• [BRIEF]: In the listing below, find each line that holds the string "Sablé" and copy it.

******************************

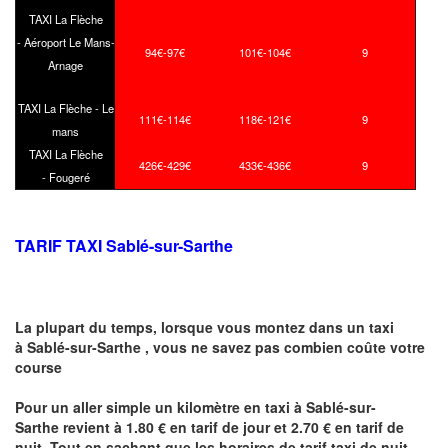
TAXI La Flèche
- Aéroport Le Mans-
94€-97€
101€-104€
9
Arnage
TAXI La Flèche - Le
111€-114€
118€-121€
9
mans
TAXI La Flèche
426€-429€
433€-436€
9
- Fougeré
TARIF TAXI Sablé-sur-Sarthe
La plupart du temps, lorsque vous montez dans un taxi
à Sablé-sur-Sarthe ,
vous ne savez pas combien
coûte
votre
course
Pour un aller simple un kilomètre en taxi à Sablé-sur-
Sarthe revient à 1.80 € en tarif de jour et 2.70 € en tarif de
nuit .Tout en sachant que les horaires de tarif taxi de nuit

******************************

• [THE COMPLETED TASK]:
TARIF TAXI Sablé-sur-Sarthe
à Sablé-sur-Sarthe ,
Pour un aller simple un kilomètre en taxi à Sablé-sur-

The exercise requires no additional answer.